((

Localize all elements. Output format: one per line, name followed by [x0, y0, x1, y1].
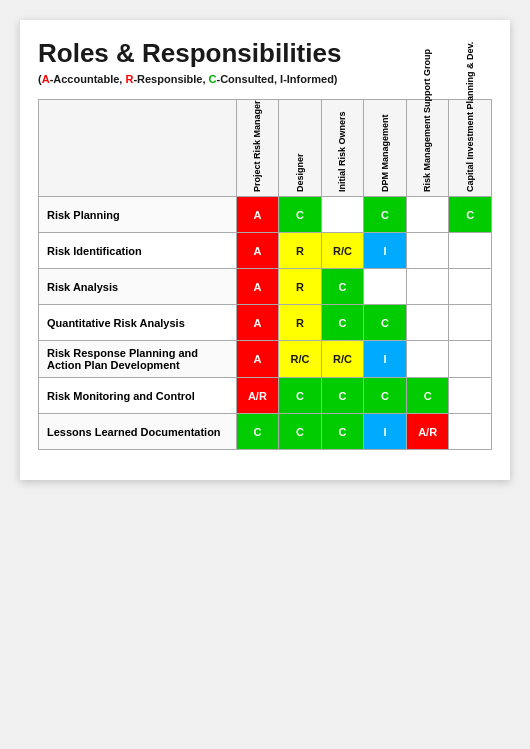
cell-r0-c2 — [321, 197, 364, 233]
col-label-0: Project Risk Manager — [252, 102, 263, 192]
cell-r6-c0: C — [236, 414, 279, 450]
table-row: Risk IdentificationARR/CI — [39, 233, 492, 269]
col-header-2: Initial Risk Owners — [321, 100, 364, 197]
col-label-1: Designer — [295, 102, 306, 192]
cell-r1-c3: I — [364, 233, 407, 269]
table-row: Risk PlanningACCC — [39, 197, 492, 233]
col-header-4: Risk Management Support Group — [406, 100, 449, 197]
cell-r1-c5 — [449, 233, 492, 269]
cell-r2-c4 — [406, 269, 449, 305]
col-header-1: Designer — [279, 100, 322, 197]
table-row: Lessons Learned DocumentationCCCIA/R — [39, 414, 492, 450]
cell-r4-c0: A — [236, 341, 279, 378]
cell-r2-c0: A — [236, 269, 279, 305]
table-row: Risk AnalysisARC — [39, 269, 492, 305]
legend-r: R — [125, 73, 133, 85]
cell-r2-c3 — [364, 269, 407, 305]
table-row: Risk Monitoring and ControlA/RCCCC — [39, 378, 492, 414]
cell-r4-c4 — [406, 341, 449, 378]
legend-i: I — [280, 73, 283, 85]
col-header-3: DPM Management — [364, 100, 407, 197]
cell-r0-c3: C — [364, 197, 407, 233]
col-label-2: Initial Risk Owners — [337, 102, 348, 192]
row-label-5: Risk Monitoring and Control — [39, 378, 237, 414]
cell-r3-c3: C — [364, 305, 407, 341]
cell-r3-c0: A — [236, 305, 279, 341]
row-label-1: Risk Identification — [39, 233, 237, 269]
cell-r2-c1: R — [279, 269, 322, 305]
cell-r2-c5 — [449, 269, 492, 305]
legend-a: A — [42, 73, 50, 85]
col-header-5: Capital Investment Planning & Dev. — [449, 100, 492, 197]
page-container: Roles & Responsibilities (A-Accountable,… — [20, 20, 510, 480]
row-label-4: Risk Response Planning and Action Plan D… — [39, 341, 237, 378]
cell-r5-c4: C — [406, 378, 449, 414]
cell-r4-c5 — [449, 341, 492, 378]
cell-r6-c5 — [449, 414, 492, 450]
table-row: Risk Response Planning and Action Plan D… — [39, 341, 492, 378]
row-label-3: Quantitative Risk Analysis — [39, 305, 237, 341]
cell-r5-c1: C — [279, 378, 322, 414]
cell-r0-c4 — [406, 197, 449, 233]
cell-r6-c4: A/R — [406, 414, 449, 450]
row-label-6: Lessons Learned Documentation — [39, 414, 237, 450]
col-label-3: DPM Management — [380, 102, 391, 192]
col-label-5: Capital Investment Planning & Dev. — [465, 102, 476, 192]
row-label-0: Risk Planning — [39, 197, 237, 233]
cell-r2-c2: C — [321, 269, 364, 305]
cell-r1-c1: R — [279, 233, 322, 269]
cell-r5-c3: C — [364, 378, 407, 414]
empty-header — [39, 100, 237, 197]
cell-r3-c4 — [406, 305, 449, 341]
cell-r6-c2: C — [321, 414, 364, 450]
cell-r5-c0: A/R — [236, 378, 279, 414]
cell-r3-c5 — [449, 305, 492, 341]
cell-r6-c3: I — [364, 414, 407, 450]
cell-r3-c1: R — [279, 305, 322, 341]
col-label-4: Risk Management Support Group — [422, 102, 433, 192]
cell-r4-c2: R/C — [321, 341, 364, 378]
cell-r3-c2: C — [321, 305, 364, 341]
cell-r5-c2: C — [321, 378, 364, 414]
legend-c: C — [209, 73, 217, 85]
cell-r1-c2: R/C — [321, 233, 364, 269]
raci-table: Project Risk Manager Designer Initial Ri… — [38, 99, 492, 450]
cell-r4-c3: I — [364, 341, 407, 378]
cell-r6-c1: C — [279, 414, 322, 450]
col-header-0: Project Risk Manager — [236, 100, 279, 197]
table-row: Quantitative Risk AnalysisARCC — [39, 305, 492, 341]
cell-r1-c4 — [406, 233, 449, 269]
cell-r5-c5 — [449, 378, 492, 414]
cell-r4-c1: R/C — [279, 341, 322, 378]
cell-r0-c5: C — [449, 197, 492, 233]
cell-r1-c0: A — [236, 233, 279, 269]
row-label-2: Risk Analysis — [39, 269, 237, 305]
cell-r0-c1: C — [279, 197, 322, 233]
cell-r0-c0: A — [236, 197, 279, 233]
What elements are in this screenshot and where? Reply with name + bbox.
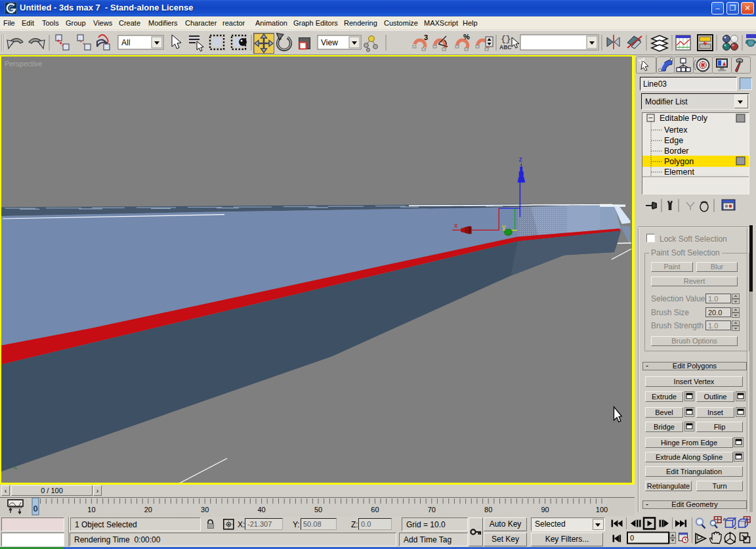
svg-text:0: 0 <box>33 504 37 514</box>
svg-text:{}: {} <box>501 34 511 44</box>
svg-text:%: % <box>463 33 470 41</box>
svg-text:90: 90 <box>541 506 549 514</box>
svg-text:Element: Element <box>664 167 694 177</box>
svg-text:View: View <box>321 38 338 47</box>
svg-text:Polygon: Polygon <box>664 157 694 166</box>
svg-text:10: 10 <box>87 506 95 514</box>
svg-text:ABC: ABC <box>499 44 511 51</box>
svg-text:0: 0 <box>630 534 634 542</box>
svg-text:40: 40 <box>257 506 265 514</box>
svg-text:Border: Border <box>664 146 689 156</box>
svg-text:y: y <box>502 223 506 231</box>
svg-text:70: 70 <box>428 506 436 514</box>
svg-text:x: x <box>454 221 458 229</box>
svg-text:20: 20 <box>144 506 152 514</box>
svg-text:3: 3 <box>424 33 428 41</box>
svg-text:Edge: Edge <box>664 136 683 145</box>
svg-text:Editable Poly: Editable Poly <box>660 114 708 123</box>
svg-text:Vertex: Vertex <box>664 125 688 135</box>
svg-text:80: 80 <box>484 506 492 514</box>
svg-text:50: 50 <box>314 506 322 514</box>
svg-text:z: z <box>519 155 523 163</box>
svg-text:60: 60 <box>371 506 379 514</box>
svg-text:All: All <box>121 38 130 47</box>
svg-text:30: 30 <box>201 506 209 514</box>
svg-text:Perspective: Perspective <box>5 60 42 68</box>
svg-text:100: 100 <box>596 506 608 514</box>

))

Exercise brief >>
A copy of each line above that holds the word "Lessons" is the expected answer.

Solution to the problem >>
table-row: Lessons Learned DocumentationCCCIA/R — [39, 414, 492, 450]
row-label-6: Lessons Learned Documentation — [39, 414, 237, 450]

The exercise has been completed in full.